A obra como crónica da mudança social


Como o próprio título indica, o enredo de Amor de Perdição centra-se numa
história amorosa que tem um final trágico. No entanto, o fascínio pela novela de
Camilo Castelo Branco excede largamente o motivo da relação passional entre Simão
Botelho e Teresa Albuquerque e os sentimentos fortes que Mariana nutre pelo
protagonista. Um dos interesses da narrativa está na forma como representa os
valores e os comportamentos sociais dos grupos da época da ação da novela.
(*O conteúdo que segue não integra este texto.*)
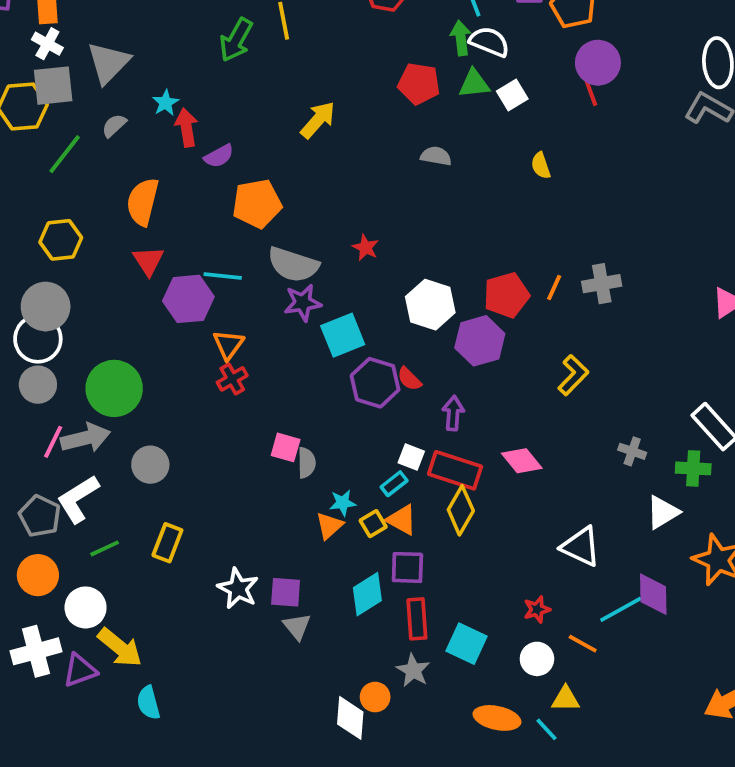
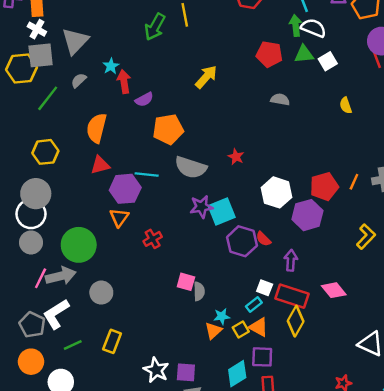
red triangle: (148, 261) -> (100, 165), turned 48
purple star: (303, 303) -> (201, 207), moved
orange triangle: (228, 345) -> (119, 217), moved

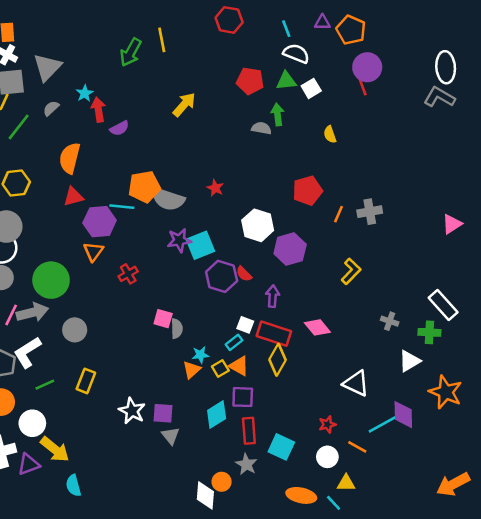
green arrow: (296, 26) -> (278, 115), moved
orange pentagon: (168, 129) -> (144, 187), moved
red pentagon: (324, 186) -> (307, 190), moved

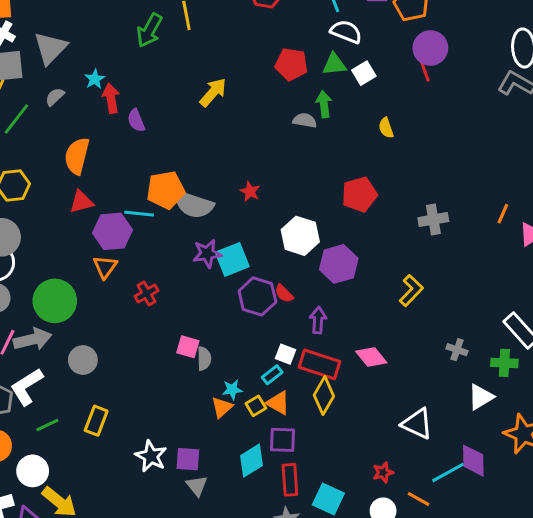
purple semicircle: (119, 128) -> (136, 120), turned 96
orange line: (339, 214) -> (503, 214), moved

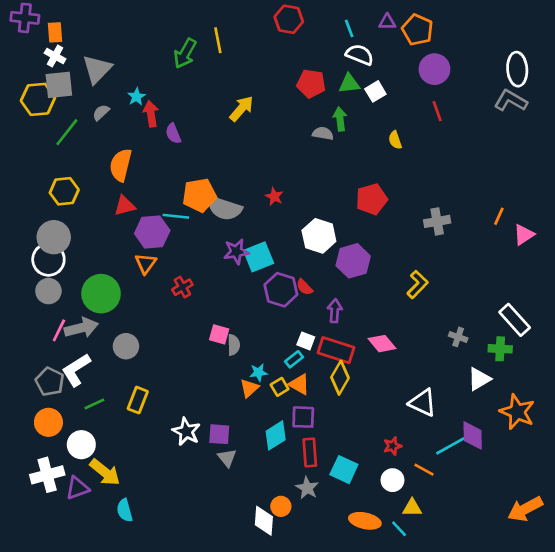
red line: (424, 70) -> (437, 111), moved

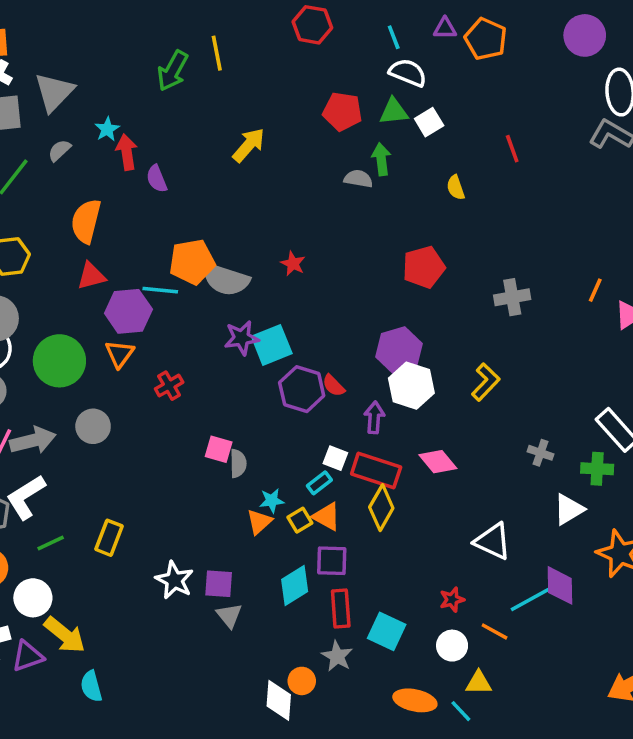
purple circle: (434, 69) -> (585, 35), moved
white hexagon: (319, 236) -> (411, 386), moved
green circle: (101, 294) -> (59, 361), moved
gray circle: (126, 346) -> (93, 426), moved

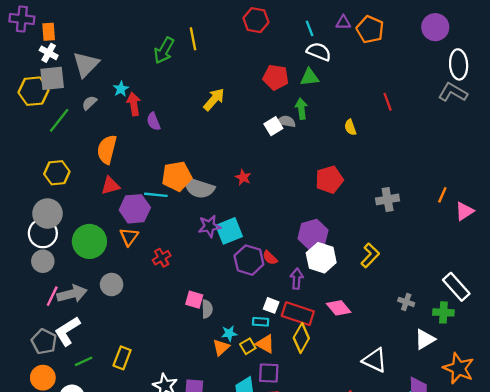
white square: (429, 122) -> (273, 126), moved
cyan rectangle: (319, 483) -> (261, 322), turned 42

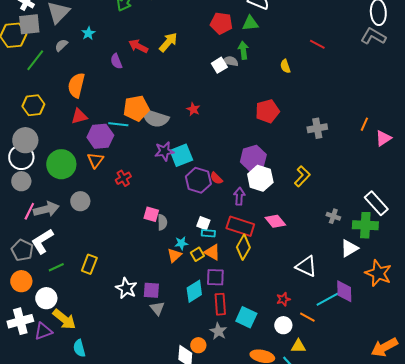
red line: (388, 102) -> (317, 44), turned -42
red arrow: (134, 104) -> (138, 46), moved, turned -54
white square: (271, 305) -> (203, 223), moved
green cross: (443, 312) -> (365, 225), size x1.4

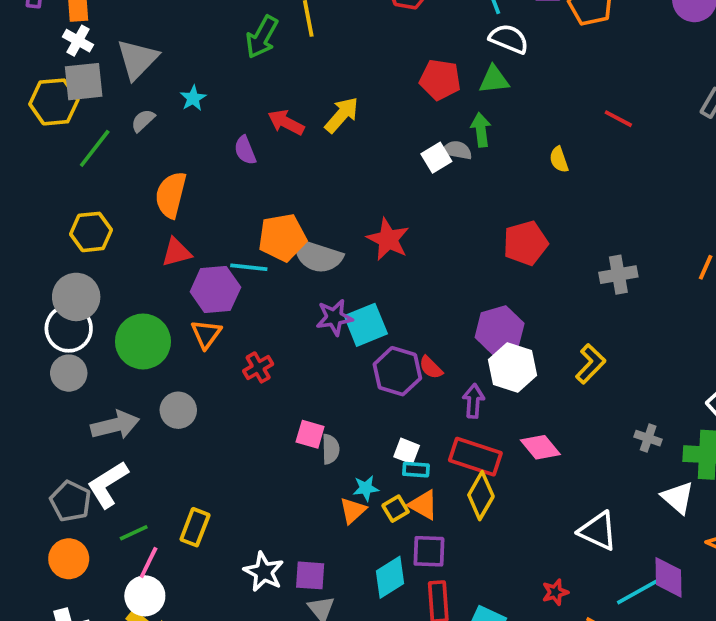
red star: (193, 109) -> (388, 239), size x1.6
pink line: (29, 211) -> (149, 562), moved
white triangle: (349, 248) -> (678, 497), turned -48
white circle: (46, 298) -> (145, 596), moved

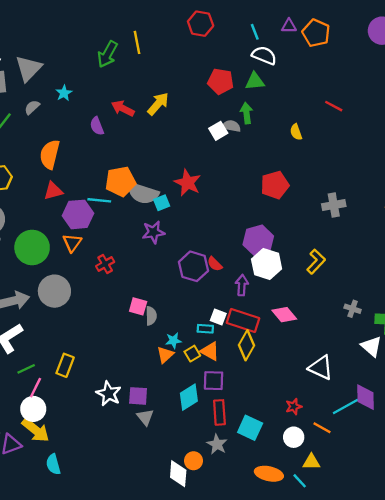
cyan square: (366, 325) -> (162, 203), moved, size x0.6
gray circle: (178, 410) -> (54, 291), size x1.4
white square: (407, 451) -> (218, 317), moved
Nela
constatamos os malefícios de uma sociedade injusta e repressiva que se espelha e
perpetua na família. O autoritarismo paterno, os casamentos de conveniência, o
estatuto social vs. amor, a situação de inferioridade da mulher, são alguns dos aspetos
fundamentais da sátira e da crítica de costumes em que se vai concretizando a crónica
da mudança social na obra.

Domingos Botelho e Tadeu de Albuquerque são os patriarcas de duas famílias


que se odeiam. Os valores retrógrados que defendem são os mesmos: a honra, o bom
nome e a dignidade. E são tão importantes que um e outro os colocam acima da
liberdade e da felicidade dos seus filhos, opondo-se ferozmente ao seu amor desde o
primeiro momento.

Simão e Teresa, no entanto, deixam-se conduzir por uma nova ordem de


valores segundo a qual a liberdade, e em especial a “liberdade do coração” é tudo. A
sua atitude é, por isso, de desafio permanente até ao fim contra uma sociedade
opressora da liberdade da mulher e dos sentimentos. Também a opção do
protagonista pelo degredo em detrimento da prisão é um grito de liberdade. Assim,
Simão e Teresa representam a mudança social, assumem uma forma diferente de
estar no mundo, na medida em que não aceitam submeter-se a nenhum tipo de
ordem, seja ela proveniente da autoridade paterna, do convento ou da Justiça.

A rebeldia de Simão dirige-se à sociedade, porque esta, por intermédio de


instituições como a Família (pais), a Igreja (as freiras), a Justiça (o meirinho-geral, o juiz
de fora, o corregedor, o desembargador), o impede de viver o seu amor. Simão, ao
afirmar-se como herói romântico, personifica os novos ideais de liberdade, justiça e
cidadania associados à Revolução Francesa.
Também Teresa assume uma atitude de desafio à autoridade paterna (recusa
casar com Baltasar, recusa ser freira, recusa esquecer Simão). A sua passagem pelo
convento de Viseu permite-lhe constatar que este é um lugar de vício, hipocrisia e
mentira.
Vemos, assim, como Simão e Teresa lutam contra o mundo, um “mundo
antigo” governado por homens que só sabem atuar sob o signo da violência e das
influências.

Temos, portanto, dois sistemas de valores, ideias e entendimentos do mundo


em confronto: de um lado, as noções de honra, de privilégio das classes sociais
dominantes, de autoridade familiar e de (falsa) virtude cristã, associados aos valores
do Antigo Regime (Absolutismo) mais preocupados com os aspectos materiais do que
com a dimensão humana; e, de outro lado, os valores da liberdade, igualdade, justiça
social, que o Liberalismo e o Romantismo vêm reivindicar.

Os temas nucleares de Amor de Perdição acabam por tratar a mudança de


valores e de comportamentos sociais que a novela representa e o embate entre a
mentalidade retrógrada de uma época que termina (o Antigo Regime) e os ideais do
Liberalismo (a que o Romantismo está associado) que estão a despontar. Estas
questões estão no cerne da crítica social que a novela empreende.